The party has just launched a consultation process with an eight-person panel including former party leaders, Lady Arlene Foster and Peter Robinson.
They have been given until the end of March to report back to the party leader Sir Jeffrey Donaldson, fuelling speculation that even were they to support Sunak they would not return to Stormont before the 25th anniversary of the Good Friday Agreement on 10 April.
The delay raises fresh doubts that US president Joe Biden will travel to Ireland to coincide with the peace pact anniversary. Bill Clinton and Hillary Clinton are both expected to visit for an event after Easter centring on the landmark deal.
“History teaches us that it is always better to get the right outcome for Northern Ireland rather than a rushed one,” said Donaldson.
Sources say Downing Street is “relaxed” about the elastic timetable and wants to give the DUP the time it needs to arrive at a conclusion rather than pressure it to make a decision in the heat of the moment.
The DUP’s advisory panel have been asked to take soundings from a broad section of the unionist and loyalist community, the business sector, and civic society.
In a statement Donaldson said their work would take place alongside continued political engagements over 24 documents released last week to accompany the Windsor framework.
The DUP’s announcement that it was launching a consultation process came just hours after Bertie Ahern, one of the architects of the historic Northern Ireland peace deal, urged politicians “not to fall into the trap” of starting a debate about reforms to the Good Friday Agreement.
The former taoiseach said it would be a “fatal mistake” to do so before the Democratic Unionist party returned to the Stormont Assembly it has been blocking for a year in protest against the Brexit trading arrangements agreed by the UK.

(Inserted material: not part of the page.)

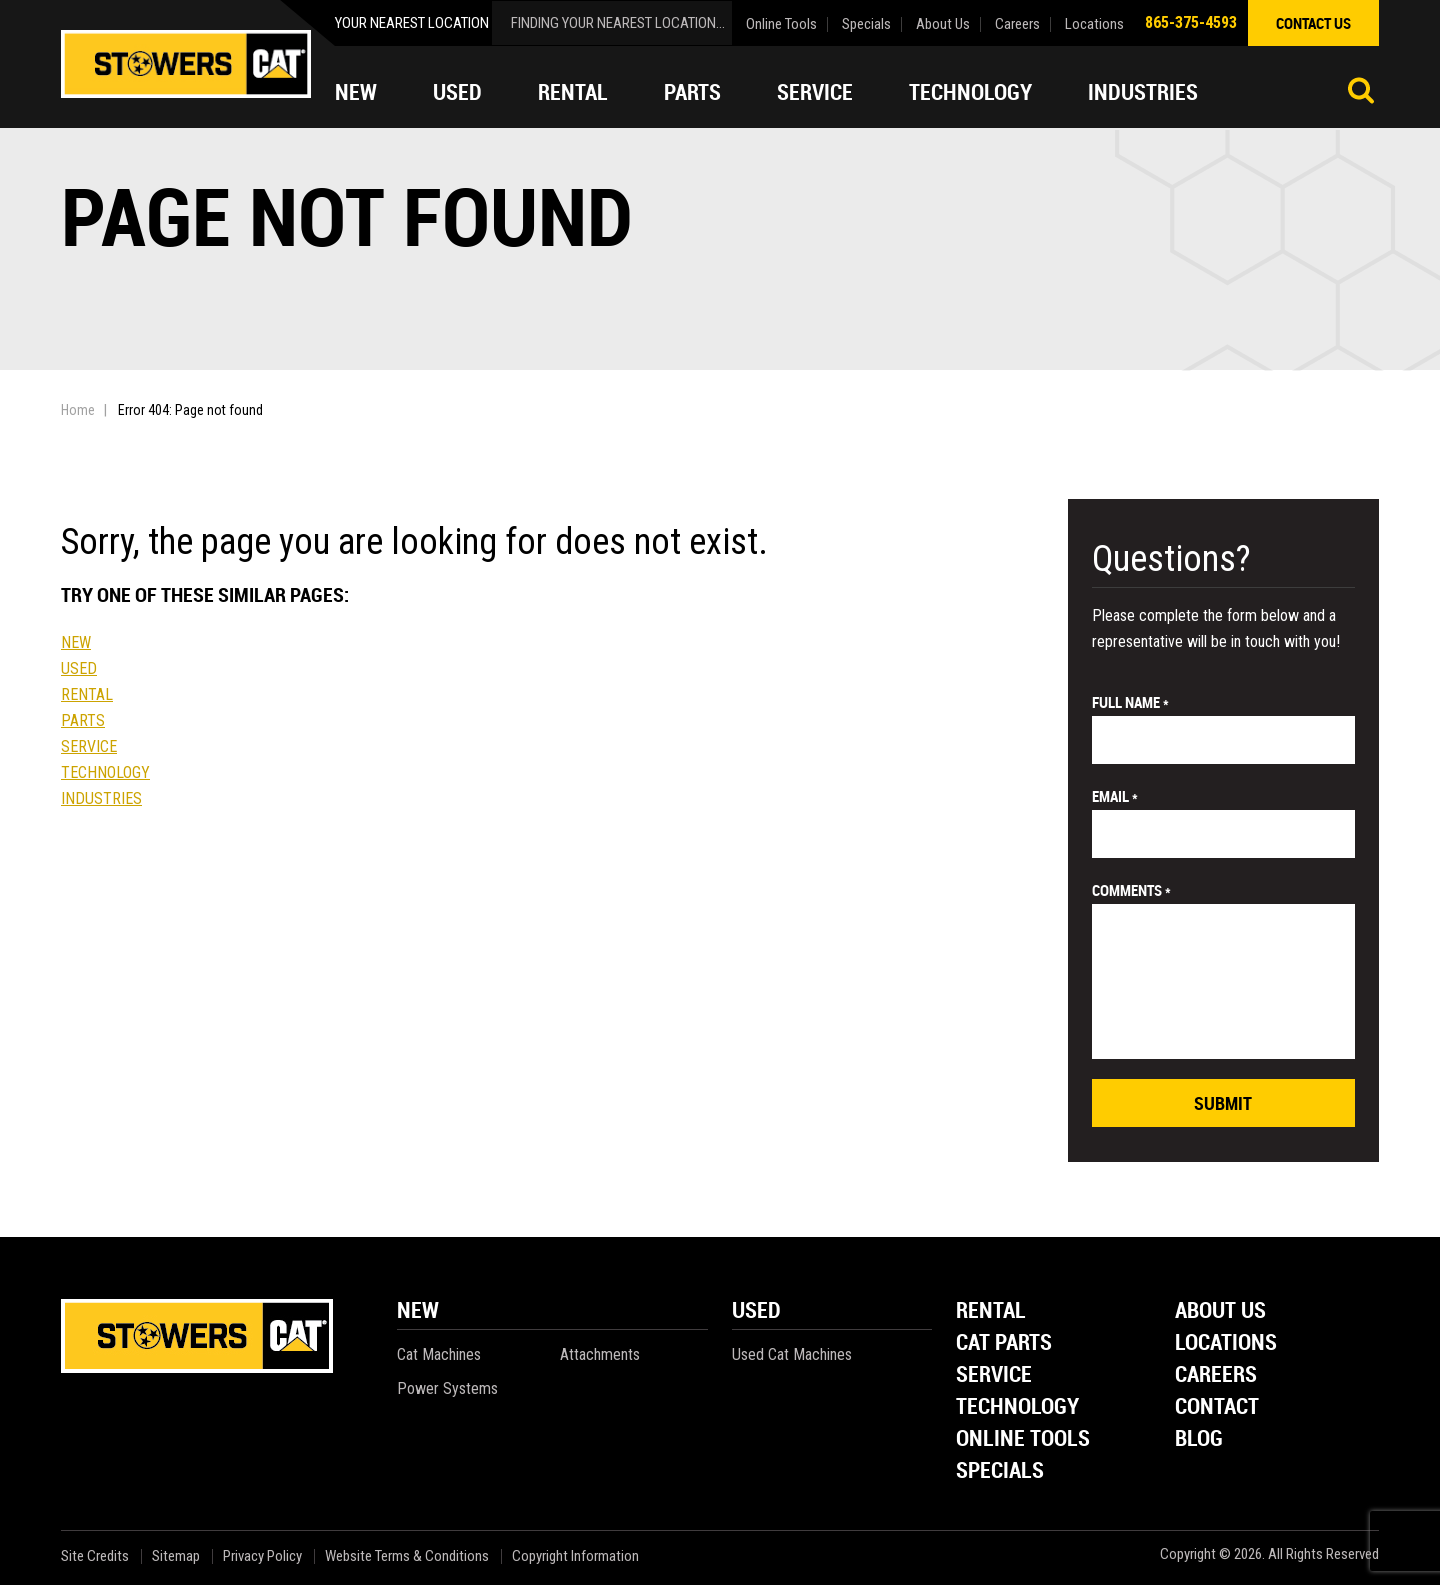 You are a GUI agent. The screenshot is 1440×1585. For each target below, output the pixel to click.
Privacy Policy (262, 1556)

He was speaking at a session of the British-Irish Parliamentary Assembly, sitting in Stormont for one day, just weeks after former Northern Ireland secretary Brandon Lewis said the historic peace pact was “fraying, if not outright broken”. The Alliance party has also called for changes to the GFA. Now the third largest in the assembly, they say the formula for power-sharing is borne of a different era and allows Sinn Féin or the DUP to hold “the assembly and the executive to ransom”.